»»
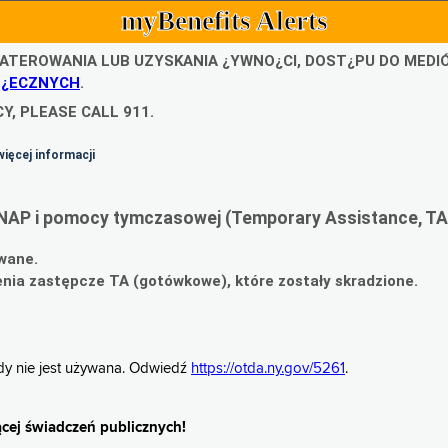
myBenefits Alerts
ATEROWANIA LUB UZYSKANIA ¿YWNO¿CI, DOST¿PU DO MED
O¿ECZNYCH
.
Y, PLEASE CALL 911.
więcej informacji
NAP i pomocy tymczasowej (Temporary Assistance, TA
wane.
ia zastępcze TA (gotówkowe), które zostały skradzione.
gdy nie jest używana. Odwiedź
https://otda.ny.gov/5261
.
cej świadczeń publicznych!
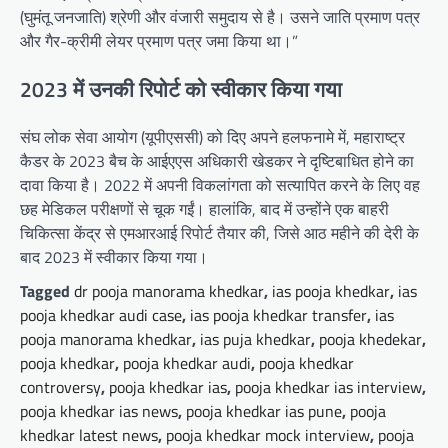
(घुमंतू जनजाति) श्रेणी और वंजारी समुदाय से है। उसने जाति प्रमाण पत्र
और गैर-क्रीमी लेयर प्रमाण पत्र जमा किया था।”
2023 में उनकी रिपोर्ट को स्वीकार किया गया
संघ लोक सेवा आयोग (यूपीएससी) को दिए अपने हलफनामे में, महाराष्ट्र
कैडर के 2023 बैच के आईएएस अधिकारी खेडकर ने दृष्टिबाधित होने का
दावा किया है। 2022 में अपनी विकलांगता को सत्यापित करने के लिए वह
छह मेडिकल परीक्षणों से चूक गईं। हालांकि, बाद में उन्होंने एक बाहरी
चिकित्सा केंद्र से एमआरआई रिपोर्ट तैयार की, जिसे आठ महीने की देरी के
बाद 2023 में स्वीकार किया गया।
Tagged
dr pooja manorama khedkar
,
ias pooja khedkar
,
ias
pooja khedkar audi case
,
ias pooja khedkar transfer
,
ias
pooja manorama khedkar
,
ias puja khedkar
,
pooja khedekar
,
pooja khedkar
,
pooja khedkar audi
,
pooja khedkar
controversy
,
pooja khedkar ias
,
pooja khedkar ias interview
,
pooja khedkar ias news
,
pooja khedkar ias pune
,
pooja
khedkar latest news
,
pooja khedkar mock interview
,
pooja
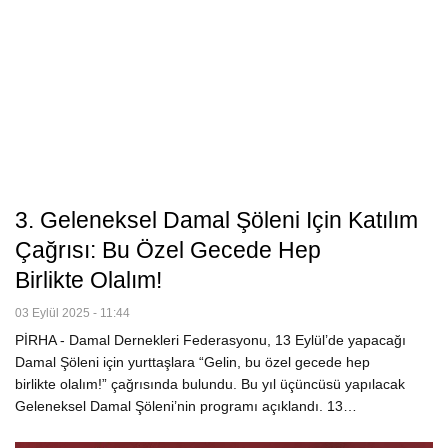
3. Geleneksel Damal Şöleni Için Katılım
Çağrısı: Bu Özel Gecede Hep
Birlikte Olalım!
03 Eylül 2025 - 11:44
PİRHA - Damal Dernekleri Federasyonu, 13 Eylül’de yapacağı
Damal Şöleni için yurttaşlara “Gelin, bu özel gecede hep
birlikte olalım!” çağrısında bulundu. Bu yıl üçüncüsü yapılacak
Geleneksel Damal Şöleni’nin programı açıklandı. 13…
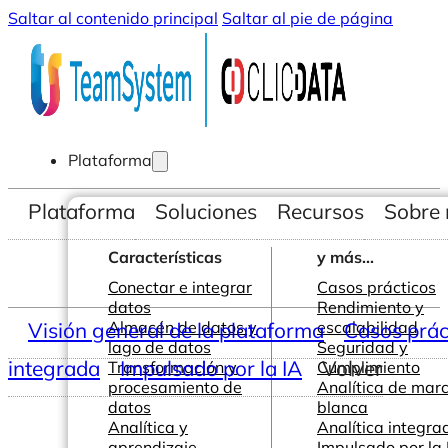
Saltar al contenido principal
Saltar al pie de página
Plataforma
Plataforma
Soluciones
Recursos
Sobre 
Características
y más...
Conectar e integrar
Casos prácticos
datos
Rendimiento y
Visión general de la plataforma
Almacén de datos y
escalabilidad
Casos prác
lago de datos
Seguridad y
integrada
Impulsado por la IA
Volver
Transformación y
Cumplimiento
procesamiento de
Analítica de mar
datos
blanca
Analítica y
Analítica integra
aprendizaje
Impulsado por la 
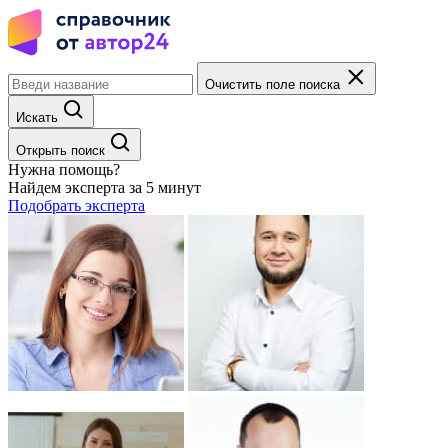
Очистить поле поиска
Искать
Открыть поиск
Нужна помощь?
Найдем эксперта за 5 минут
Подобрать эксперта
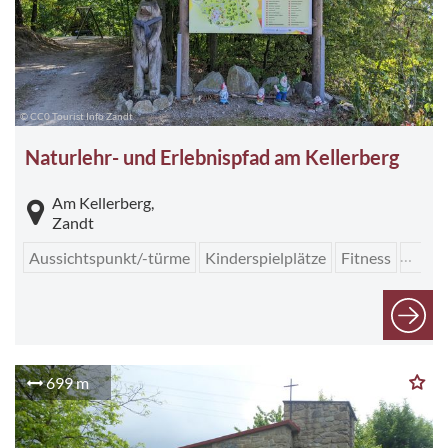
© CC0 Tourist Info Zandt
Naturlehr- und Erlebnispfad am Kellerberg
Am Kellerberg,
Zandt
Aussichtspunkt/-türme
Kinderspielplätze
Fitness
Infop
699 m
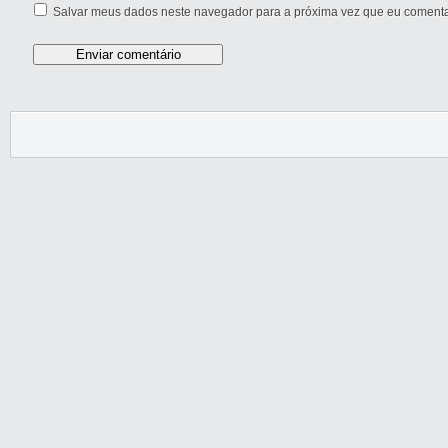
Salvar meus dados neste navegador para a próxima vez que eu comenta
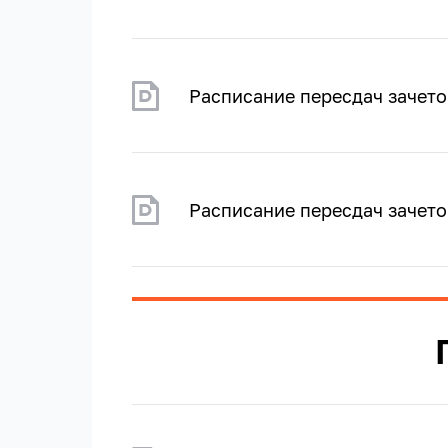
Расписание пересдач зачет
Расписание пересдач зачет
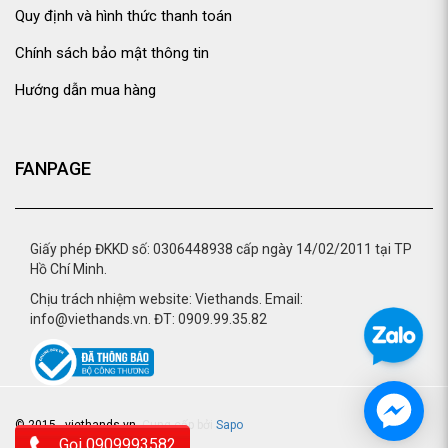
Quy định và hình thức thanh toán
Chính sách bảo mật thông tin
Hướng dẫn mua hàng
FANPAGE
Giấy phép ĐKKD số: 0306448938 cấp ngày 14/02/2011 tại TP
Hồ Chí Minh.
Chịu trách nhiệm website: Viethands. Email:
info@viethands.vn. ĐT: 0909.99.35.82
© 2015 - viethands.vn.
Cung cấp bởi
Sapo
Gọi 0909993582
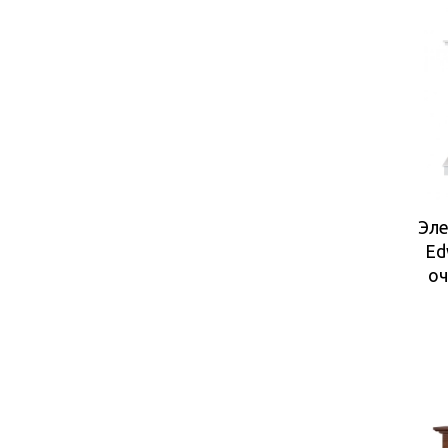
Эле
Ed
оч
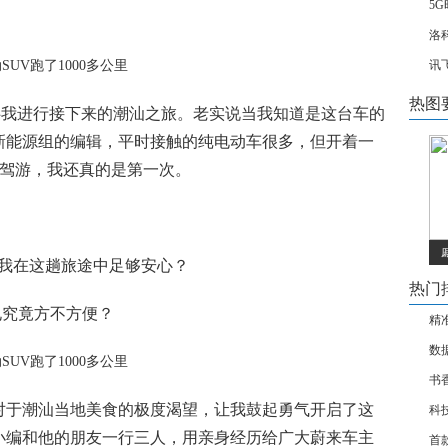
5
洛
讯
热图
伴我进行接下来的潮汕之旅。老实说当我知道是这台车的
新能源组的编辑，平时接触的纯电动车很多，但开着一
自驾游，我还真的是第一次。
让我在这趟旅途中足够安心？
热门
电究竟方不方便？
精
数
书
对于潮汕当地美食的极度渴望，让我鼓起勇气开启了这
科
小编和他的朋友一行三人，用亲身经历给广大蔚来车主
首款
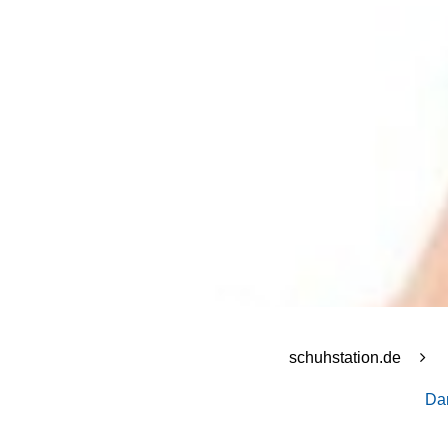
schuhstation.de
Da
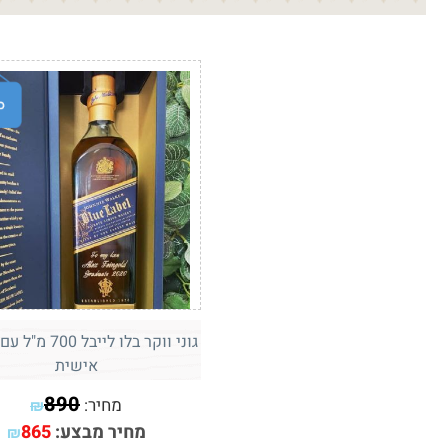
גוני ווקר בלו לייבל
אישית
890
מחיר:
₪
מחיר מבצע:
865
₪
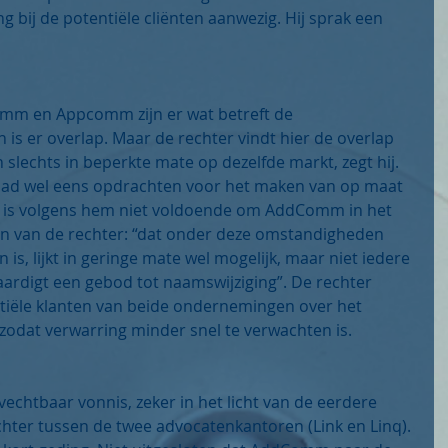
ng bij de potentiële cliënten aanwezig. Hij sprak een 
mm en Appcomm zijn er wat betreft de 
n is er overlap. Maar de rechter vindt hier de overlap 
h slechts in beperkte mate op dezelfde markt, zegt hij. 
ad wel eens opdrachten voor het maken van op maat 
 is volgens hem niet voldoende om AddComm in het 
rden van de rechter: “dat onder deze omstandigheden 
is, lijkt in geringe mate wel mogelijk, maar niet iedere 
ardigt een gebod tot naamswijziging”. De rechter 
ntiële klanten van beide ondernemingen over het 
 zodat verwarring minder snel te verwachten is.
echtbaar vonnis, zeker in het licht van de eerdere 
hter tussen de twee advocatenkantoren (Link en Linq).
««
ABOUT THIS EXERCISE:
Pictures aside, repeat exactly every line from the top of the listing above through the line bearing "दावा किया है।", inclusive.

SOLVED PROBLEM:
myBenefits Alerts
ATEROWANIA LUB UZYSKANIA ¿YWNO¿CI, DOST¿PU DO MED
O¿ECZNYCH
.
Y, PLEASE CALL 911.
więcej informacji
NAP i pomocy tymczasowej (Temporary Assistance, TA
wane.
ia zastępcze TA (gotówkowe), które zostały skradzione.
gdy nie jest używana. Odwiedź
https://otda.ny.gov/5261
.
cej świadczeń publicznych!
(घुमंतू जनजाति) श्रेणी और वंजारी समुदाय से है। उसने जाति प्रमाण पत्र
और गैर-क्रीमी लेयर प्रमाण पत्र जमा किया था।”
2023 में उनकी रिपोर्ट को स्वीकार किया गया
संघ लोक सेवा आयोग (यूपीएससी) को दिए अपने हलफनामे में, महाराष्ट्र
कैडर के 2023 बैच के आईएएस अधिकारी खेडकर ने दृष्टिबाधित होने का
दावा किया है। 2022 में अपनी विकलांगता को सत्यापित करने के लिए वह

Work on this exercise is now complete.